The idea has already been described by the AA as a “poll tax on wheels” and does not, at first glance, seem entirely consistent with the push for net zero and electrification of our vehicles. In reality, as with so many other of her difficult choices on tax, Reeves probably has no alternative but to press on…
Why this new tax?
To raise revenue at an unusually difficult time for the public finances. A particular issue with existing fuel duty on petrol and diesel is that it raises less and less as motorists turn to BEVs and hybrid electric vehicles (HEV/PHEVs). Increasing the rate of fuel duty has proved politically difficult and, in any case, couldn’t be done on a scale that would fully compensate for the switch from internal combustion engines. Besides, fuel duty is only tenuously related to ability to pay; options for a more equitable system have been explored since at least the time of the previous Labour government.

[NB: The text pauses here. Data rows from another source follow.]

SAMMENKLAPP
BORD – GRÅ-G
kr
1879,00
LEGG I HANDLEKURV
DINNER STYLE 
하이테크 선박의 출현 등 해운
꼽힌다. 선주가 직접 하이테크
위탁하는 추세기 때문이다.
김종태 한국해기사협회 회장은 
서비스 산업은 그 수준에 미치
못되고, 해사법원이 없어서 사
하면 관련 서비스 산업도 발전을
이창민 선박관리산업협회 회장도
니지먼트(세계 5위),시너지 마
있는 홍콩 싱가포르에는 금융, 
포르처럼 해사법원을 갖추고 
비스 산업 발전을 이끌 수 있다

Fuel duty still raises some £25bn a year but, if the targets to phase out petrol vehicles, diesels and hybrids are maintained, this figure will rapidly fall through the 2030s and 2040s.
How will it work?
Drivers of BEVs would be charged 3p per mile travelled, adding around £250 a year to costs for the average private motorist. A journey from Leicester to London, roughly 100 miles, will cost £3; and from Edinburgh to Bristol about £12.
A complicated “snooping” digital system to track vehicle usage, mooted as far back as 2007, has been rejected and HMRC will instead ask drivers to estimate their average mileage for the coming year (as some insurers already do). Who checks the mileage isn’t clear, though DVLA records will cover cars more than three years old. It seems to depend on taxpayers being honest and the difficulty of “clocking” modern cars.
When is it coming in?
It is suggested as starting in 2028, after the usual period of consultation. It’s not clear how commercial users, such as van drivers and haulage companies, will be treated; the phase-out of fossil fuels for larger commercial vehicles is much further away.

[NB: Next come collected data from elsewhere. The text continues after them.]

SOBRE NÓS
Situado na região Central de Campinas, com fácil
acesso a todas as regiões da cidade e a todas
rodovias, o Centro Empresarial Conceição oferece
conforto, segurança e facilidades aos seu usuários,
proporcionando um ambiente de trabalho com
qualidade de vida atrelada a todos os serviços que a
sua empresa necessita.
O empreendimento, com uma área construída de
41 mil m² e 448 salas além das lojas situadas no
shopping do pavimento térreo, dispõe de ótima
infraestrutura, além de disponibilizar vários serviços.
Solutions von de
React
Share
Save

Would this tax slow BEV adoption?
Messages are certainly becoming more mixed. One of the main attractions of an electric vehicle is that it is very cheap to run, even if it might cost more to purchase. Recharging an electric car at home is extremely economical and, with far fewer moving parts, servicing is simpler and cheaper. Charging per mile would inevitably reduce the incentive to go electric, especially if fuel duty on fossil fuel vehicles remains frozen, as it has since 2011, and the 5p cut introduced when Rishi Sunak was chancellor is maintained. (This reluctance to review fuel duty is purely political, driven by morbid fear of The Sun and its cynical “white van man” campaigns).

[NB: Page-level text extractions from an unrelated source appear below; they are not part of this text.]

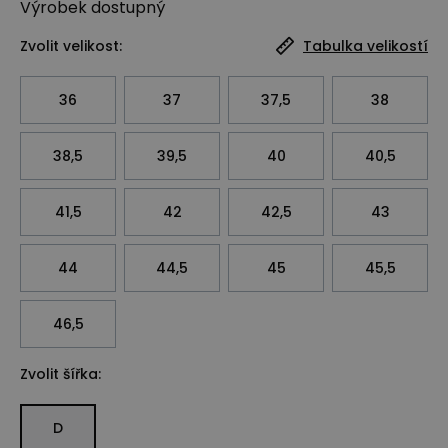
Výrobek
dostupný
Zvolit velikost:
Tabulka velikostí
36
37
37,5
38
38,5
39,5
40
40,5
41,5
42
42,5
43
44
44,5
45
45,5
46,5
Zvolit šířka:
D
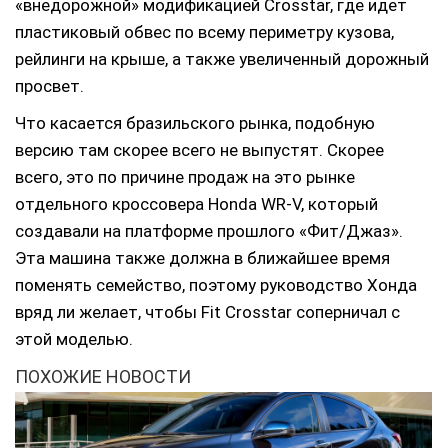
«внедорожной» модификацией Crosstar, где идет
пластиковый обвес по всему периметру кузова,
рейлинги на крыше, а также увеличенный дорожный
просвет.
Что касается бразильского рынка, подобную
версию там скорее всего не выпустят. Скорее
всего, это по причине продаж на это рынке
отдельного кроссовера Honda WR-V, который
создавали на платформе прошлого «Фит/Джаз».
Эта машина также должна в ближайшее время
поменять семейство, поэтому руководство Хонда
вряд ли желает, чтобы Fit Crosstar соперничал с
этой моделью.
ПОХОЖИЕ НОВОСТИ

On the other hand, and rather surprisingly in our straitened circumstances, the chancellor has found £650m to fund a subsidy on new electric cars – of £1,500 for most models – with a retail price of up to £37,000 or even in some cases £42,000. The “benefit in kind” tax charge on company car users is also temptingly low and very favourable compared to a petrol alternative, and these users will often be people on more than average earnings.
Why do we pay fuel duty anyway?
It goes back to dawn of motoring, the 1909 “people’s Budget” and a resolution laid before the House of Commons that: “As from the thirtieth day of April, nineteen hundred and nine there shall be charged, levied, and paid on motor spirit imported into Great Britain or Ireland a duty of Customs at the rate of threepence per gallon.”
David Lloyd George, then chancellor, justified it as necessary because all heavy new motor vehicles were churning up the roads faster than local authorities could afford to repair them. Funnily enough, weight is also a factor with BEVs because consumer demand for a wider range on a single charge requires big and weighty battery packs. In 1909, duty was set at three old pennies per gallon (equivalent to 1p now) but it now stands at about 52p per litre (equivalent to about £2 per gallon). Given the efficiency of modern BEVs, 3p per mile is actually a rather lower cost of duty in real terms than the Edwardians had to bear.
On the other hand, given that home charging presently means a fuel cost of as low as 2p per mile for a BEV, adding a tax levy of 3p per mile could more than double the marginal cost of a journey.